*** Available records Section Begins ***
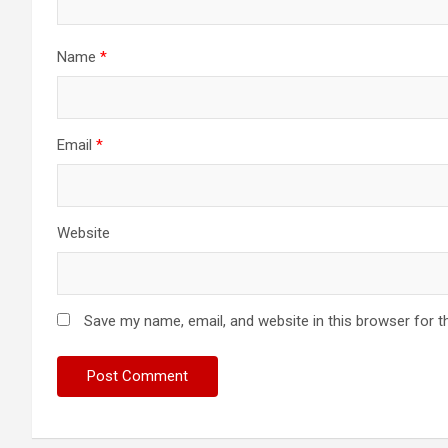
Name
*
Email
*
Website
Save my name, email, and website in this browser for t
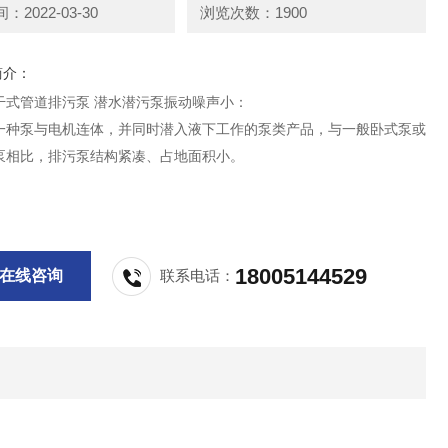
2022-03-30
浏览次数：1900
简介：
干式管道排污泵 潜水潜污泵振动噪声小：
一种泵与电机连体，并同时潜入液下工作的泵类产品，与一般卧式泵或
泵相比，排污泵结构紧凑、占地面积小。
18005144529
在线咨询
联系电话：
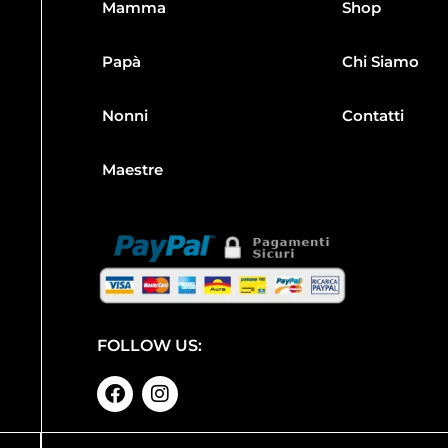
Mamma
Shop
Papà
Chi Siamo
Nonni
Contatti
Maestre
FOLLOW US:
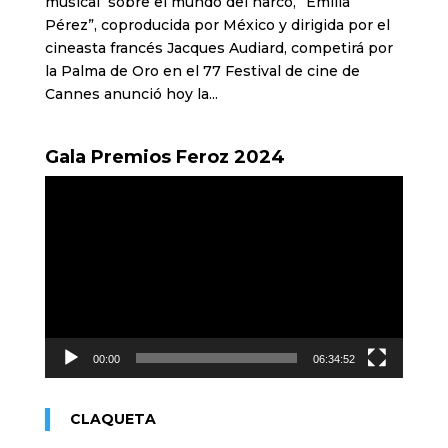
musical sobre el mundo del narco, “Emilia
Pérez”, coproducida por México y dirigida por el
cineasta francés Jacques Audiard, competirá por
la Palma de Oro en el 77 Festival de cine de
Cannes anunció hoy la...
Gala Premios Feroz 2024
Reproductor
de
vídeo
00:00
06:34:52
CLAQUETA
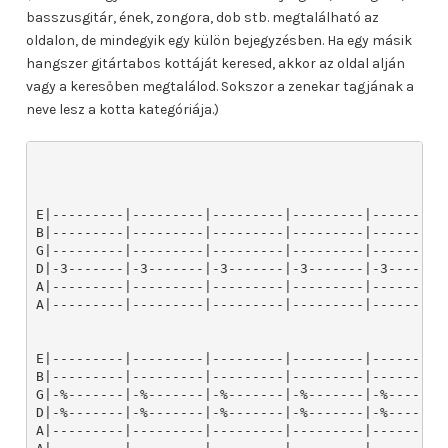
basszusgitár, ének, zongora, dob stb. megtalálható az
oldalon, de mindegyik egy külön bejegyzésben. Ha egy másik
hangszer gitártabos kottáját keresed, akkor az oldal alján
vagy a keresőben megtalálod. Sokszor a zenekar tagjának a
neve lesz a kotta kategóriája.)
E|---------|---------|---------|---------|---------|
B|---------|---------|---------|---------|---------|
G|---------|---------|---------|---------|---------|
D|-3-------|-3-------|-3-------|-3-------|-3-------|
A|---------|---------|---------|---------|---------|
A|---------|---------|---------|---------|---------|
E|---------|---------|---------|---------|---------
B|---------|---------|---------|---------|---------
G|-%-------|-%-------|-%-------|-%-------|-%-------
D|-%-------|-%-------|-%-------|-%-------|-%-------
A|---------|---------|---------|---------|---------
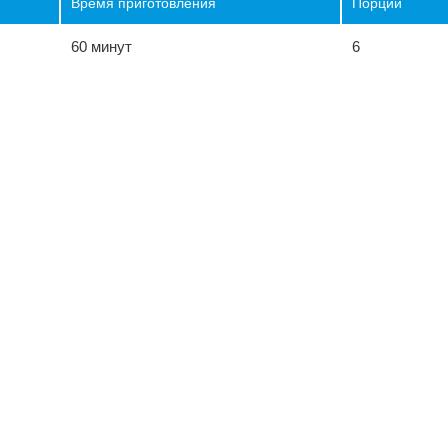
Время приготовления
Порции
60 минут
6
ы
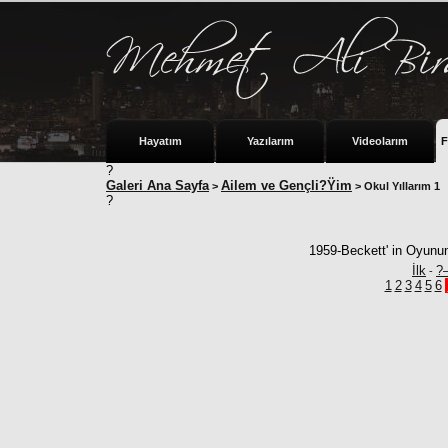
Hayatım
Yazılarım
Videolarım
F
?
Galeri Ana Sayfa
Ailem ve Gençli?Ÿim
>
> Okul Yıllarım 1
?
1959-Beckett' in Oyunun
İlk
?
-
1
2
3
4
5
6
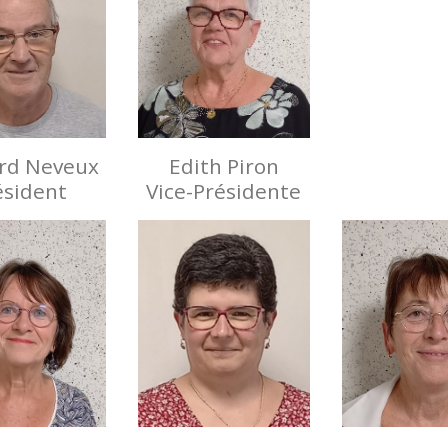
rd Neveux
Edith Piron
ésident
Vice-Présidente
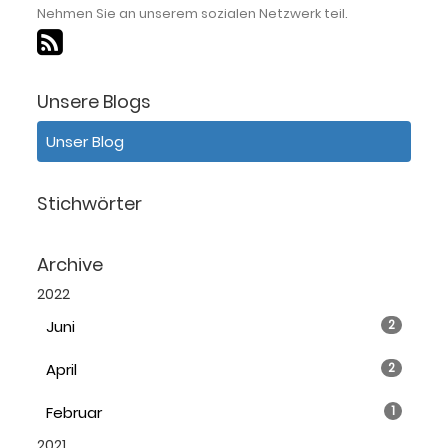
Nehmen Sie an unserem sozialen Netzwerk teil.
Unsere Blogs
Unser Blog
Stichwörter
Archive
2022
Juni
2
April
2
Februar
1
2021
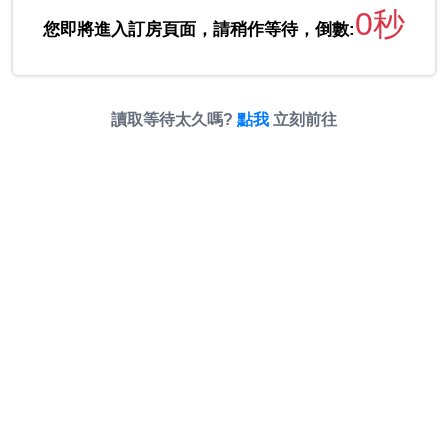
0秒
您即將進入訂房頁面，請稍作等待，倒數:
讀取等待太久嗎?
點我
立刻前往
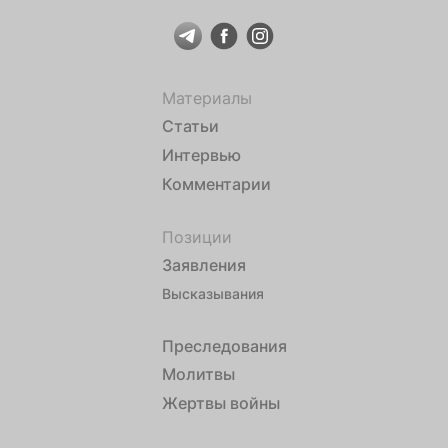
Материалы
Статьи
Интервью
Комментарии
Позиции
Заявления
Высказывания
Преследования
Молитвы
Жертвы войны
*** Available records Section Ends ***
*** Available records Section Begins ***
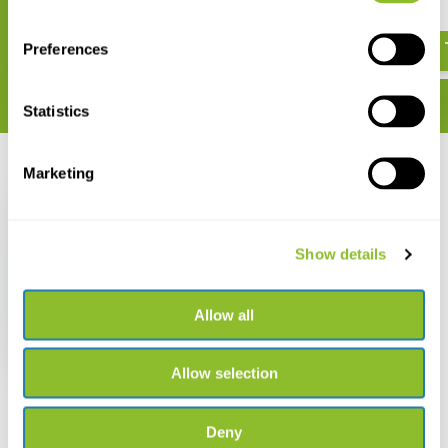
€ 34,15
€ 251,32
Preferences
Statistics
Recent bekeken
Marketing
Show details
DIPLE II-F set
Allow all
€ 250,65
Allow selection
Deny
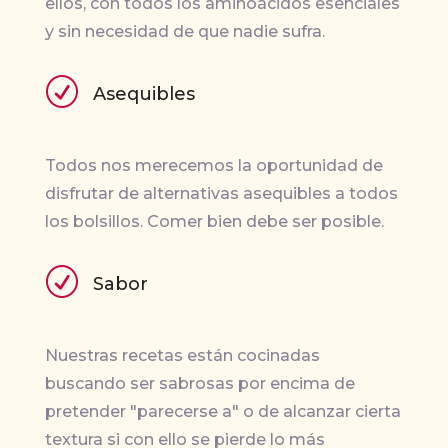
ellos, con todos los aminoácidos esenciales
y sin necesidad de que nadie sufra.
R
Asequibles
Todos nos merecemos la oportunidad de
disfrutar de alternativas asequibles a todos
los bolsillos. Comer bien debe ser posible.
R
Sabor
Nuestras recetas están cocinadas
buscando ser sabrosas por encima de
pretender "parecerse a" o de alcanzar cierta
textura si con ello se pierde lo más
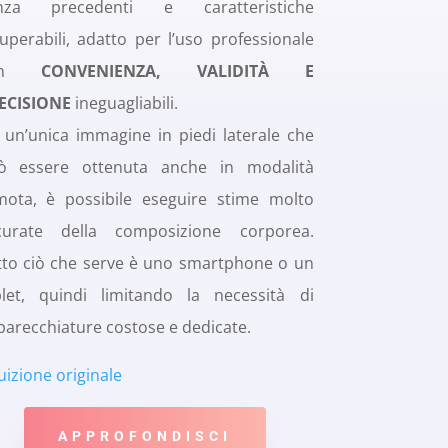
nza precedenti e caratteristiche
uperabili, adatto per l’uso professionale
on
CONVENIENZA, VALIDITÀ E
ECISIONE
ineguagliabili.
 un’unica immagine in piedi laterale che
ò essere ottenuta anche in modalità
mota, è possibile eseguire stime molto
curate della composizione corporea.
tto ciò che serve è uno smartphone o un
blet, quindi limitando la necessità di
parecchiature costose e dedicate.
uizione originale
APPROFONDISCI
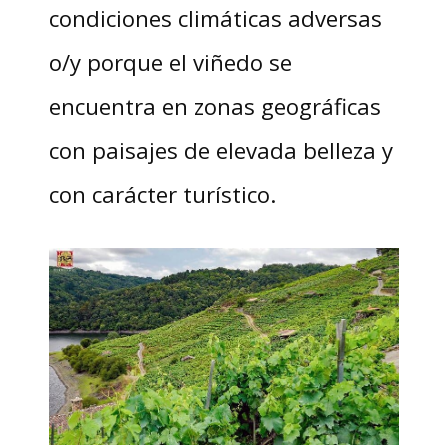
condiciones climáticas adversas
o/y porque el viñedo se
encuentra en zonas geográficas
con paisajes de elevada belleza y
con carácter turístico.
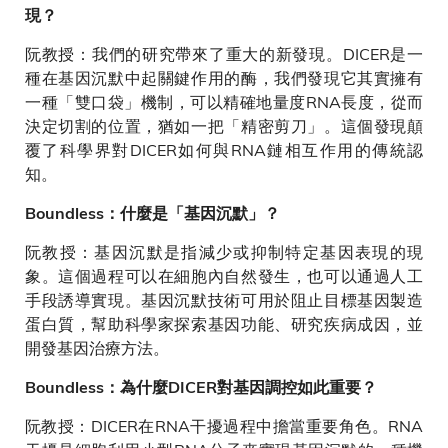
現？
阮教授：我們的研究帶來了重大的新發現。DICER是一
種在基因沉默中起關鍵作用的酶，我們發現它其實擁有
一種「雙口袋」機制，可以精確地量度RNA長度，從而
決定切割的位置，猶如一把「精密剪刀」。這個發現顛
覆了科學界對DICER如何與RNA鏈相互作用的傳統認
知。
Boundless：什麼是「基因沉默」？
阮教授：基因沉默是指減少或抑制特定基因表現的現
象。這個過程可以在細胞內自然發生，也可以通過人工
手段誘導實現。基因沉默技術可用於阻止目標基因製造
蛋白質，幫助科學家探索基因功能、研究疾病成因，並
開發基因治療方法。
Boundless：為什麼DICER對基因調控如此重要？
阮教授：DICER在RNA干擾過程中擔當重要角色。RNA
*** Available records Section Ends ***
*** Available records Section Begins ***
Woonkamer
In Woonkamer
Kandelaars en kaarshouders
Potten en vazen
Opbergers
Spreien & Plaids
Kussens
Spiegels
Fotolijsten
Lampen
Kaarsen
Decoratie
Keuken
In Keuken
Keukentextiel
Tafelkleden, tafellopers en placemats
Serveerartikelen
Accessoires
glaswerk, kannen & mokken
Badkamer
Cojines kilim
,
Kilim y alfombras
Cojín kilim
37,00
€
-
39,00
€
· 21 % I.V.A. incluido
*** Available records Section Ends ***
» **What to produce**: Retype the entries above exactly, but only from the line containing "In Woonkamer" through the line containing "21 % I.V.A. incluido", both included.

» **Task result**:
In Woonkamer
Kandelaars en kaarshouders
Potten en vazen
Opbergers
Spreien & Plaids
Kussens
Spiegels
Fotolijsten
Lampen
Kaarsen
Decoratie
Keuken
In Keuken
Keukentextiel
Tafelkleden, tafellopers en placemats
Serveerartikelen
Accessoires
glaswerk, kannen & mokken
Badkamer
Cojines kilim
,
Kilim y alfombras
Cojín kilim
37,00
€
-
39,00
€
· 21 % I.V.A. incluido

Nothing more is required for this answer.